Astronomer Ray Jayawardhana of the University of California at Berkeley is employing the same instruments to track down a possible brown dwarf in a quadruple star system 900 light years from Earth. "What adaptive optics does for us from the ground is that it corrects for this blurring so that you get much sharper images than ever before," he said. "The technique works by actually having a secondary mirror, which is a very thin mirror, that flexes into different shapes a few times every second to correct for the atmosphere's blurring."

Michael Liu's brown dwarf discovery is like detecting a firefly next to a bright lamp. He said it could mean that planetary systems form in many ways, not just by the collapse of a swirling disk of gas around young stars. Mr. Liu said, "Many of the standard models for how we think giant planets form in our own solar system probably cannot explain something like this new brown dwarf companion. It's probably too heavy to have formed at least in the standard picture that we think." Mr. Liu says he is searching other stars to learn how frequent brown dwarfs are.

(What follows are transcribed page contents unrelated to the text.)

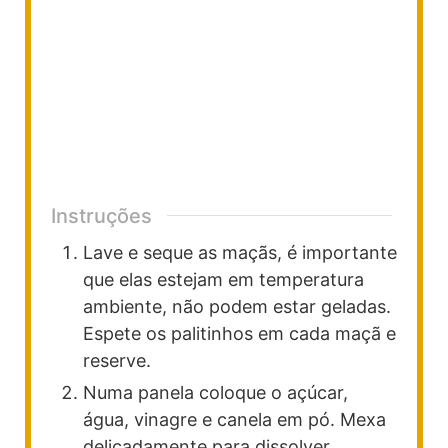
Instruções
Lave e seque as maçãs, é importante
que elas estejam em temperatura
ambiente, não podem estar geladas.
Espete os palitinhos em cada maçã e
reserve.
Numa panela coloque o açúcar,
água, vinagre e canela em pó. Mexa
delicadamente para dissolver.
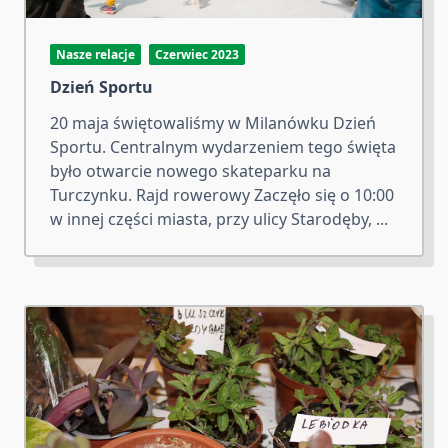
Nasze relacje
Czerwiec 2023
Dzień Sportu
20 maja świętowaliśmy w Milanówku Dzień
Sportu. Centralnym wydarzeniem tego święta
było otwarcie nowego skateparku na
Turczynku. Rajd rowerowy Zaczęło się o 10:00
w innej części miasta, przy ulicy Starodęby,
...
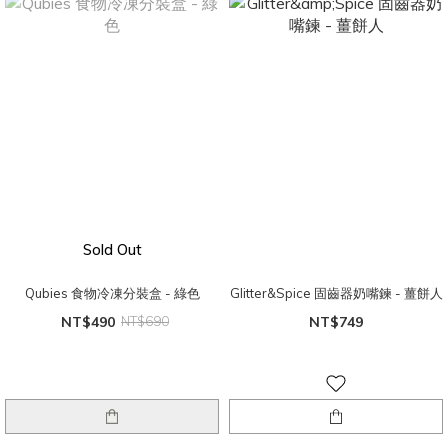
Sold Out
Qubies 食物冷凍分裝盒 - 綠色
Glitter&Spice 固齒器奶嘴鍊 - 薑餅人
NT$490
NT$690
NT$749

At the Carnegie Institution in Washington, astronomer Alan Boss says that both brown dwarf searches are only a tantalizing appetizer for what is to yet come as scientists continue the hunt for planets. He said, "These adaptive optics techniques in the next few years most likely are going to achieve another major discovery in the era of extra-solar planets, which is they are likely to find the first evidence for a newly forming planet. They have now demonstrated that the have the ability to do it. It's just a question of time to see which ones are going to be the right ones [and] which ones turn out to be background stars."

Mr. Boss says it would be interesting to find if planets cohabit with the newly discovered brown dwarf.